"Do many English," said I, "marry Welsh wives?"
"A great many," said she. "Plenty of Welsh girls are married to
Englishmen at Bolton."
"Do the Englishmen make good husbands?" said I.
The woman smiled and presently sighed.
"Her husband," said Jones, "is fond of a glass of ale and is often
at the public-house."
"I make no complaint," said the woman, looking somewhat angrily at
John Jones.
"Is your husband a tall bulky man?" said I.
"Just so," said the woman.
"The largest of the two men we saw the other night at the public-
house at Llansanfraid," said I to John Jones.

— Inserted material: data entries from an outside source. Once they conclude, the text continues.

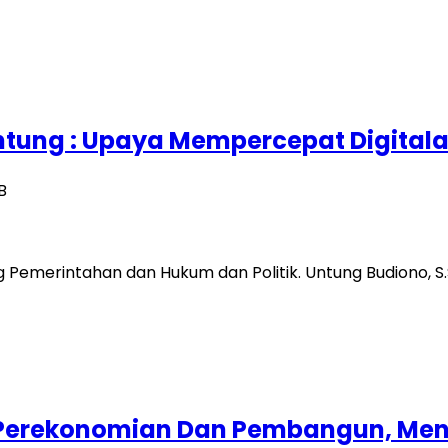
Untung : Upaya Mempercepat Digital
B
ng Pemerintahan dan Hukum dan Politik. Untung Budiono, 
hli Perekonomian Dan Pembangun, Me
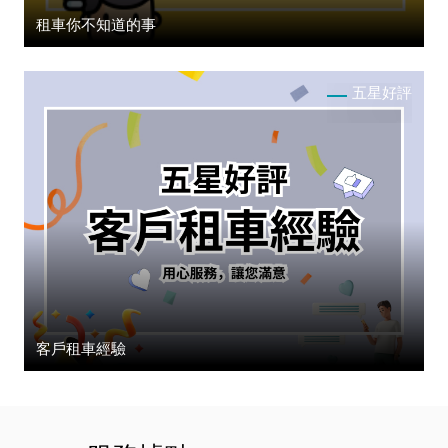
租車你不知道的事
五星好評
客戶租車經驗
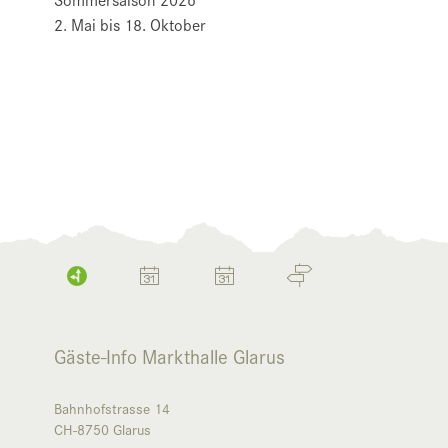
2. Mai bis 18. Oktober
Gäste-Info Markthalle Glarus
Bahnhofstrasse 14
CH-8750
Glarus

"I don't know him," said Jones, "though I have heard of him, but I
have no doubt that was he."
I asked the woman how her husband could carry on the trade of a
clog-maker in such a remote place - and also whether he hawked his
clogs about the country.
"We call him a clog-maker," said the woman, "but the truth is that
he merely cuts down the wood and fashions it into squares, these
are taken by an under-master who sends them to the manufacturer at
Bolton, who employs hands, who make them into clogs."
"Some of the English," said Jones, "are so poor that they cannot
afford to buy shoes; a pair of shoes cost ten or twelve shillings,
whereas a pair of clogs only cost two."
"I suppose," said I, "that what you call clogs are wooden shoes."

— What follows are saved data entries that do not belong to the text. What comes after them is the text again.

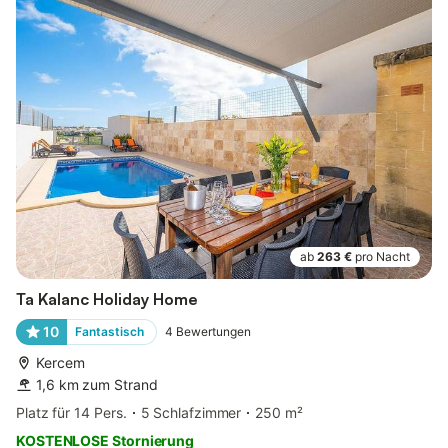
ab
263 €
pro Nacht
Ta Kalanc Holiday Home
10
Fantastisch
4
Bewertungen
Kercem
1,6 km zum Strand
Platz für 14 Pers.
5 Schlafzimmer
250 m²
KOSTENLOSE Stornierung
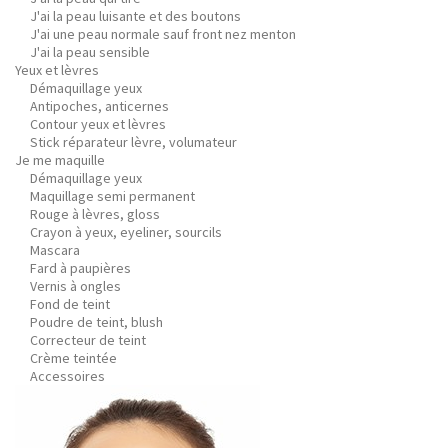
J'ai la peau luisante et des boutons
J'ai une peau normale sauf front nez menton
J'ai la peau sensible
Yeux et lèvres
Démaquillage yeux
Antipoches, anticernes
Contour yeux et lèvres
Stick réparateur lèvre, volumateur
Je me maquille
Démaquillage yeux
Maquillage semi permanent
Rouge à lèvres, gloss
Crayon à yeux, eyeliner, sourcils
Mascara
Fard à paupières
Vernis à ongles
Fond de teint
Poudre de teint, blush
Correcteur de teint
Crème teintée
Accessoires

"Just so," said Jones - "they are principally used in the
neighbourhood of Manchester."
"I have seen them at Huddersfield," said I, "when I was a boy at
school there; of what wood are they made?"
"Of the gwern, or alder tree," said the woman, "of which there is
plenty on both sides of the brook."
John Jones now asked her if she could give him a tamaid of bread;
she said she could, "and some butter with it."
She then went out and presently returned with a loaf and some
butter.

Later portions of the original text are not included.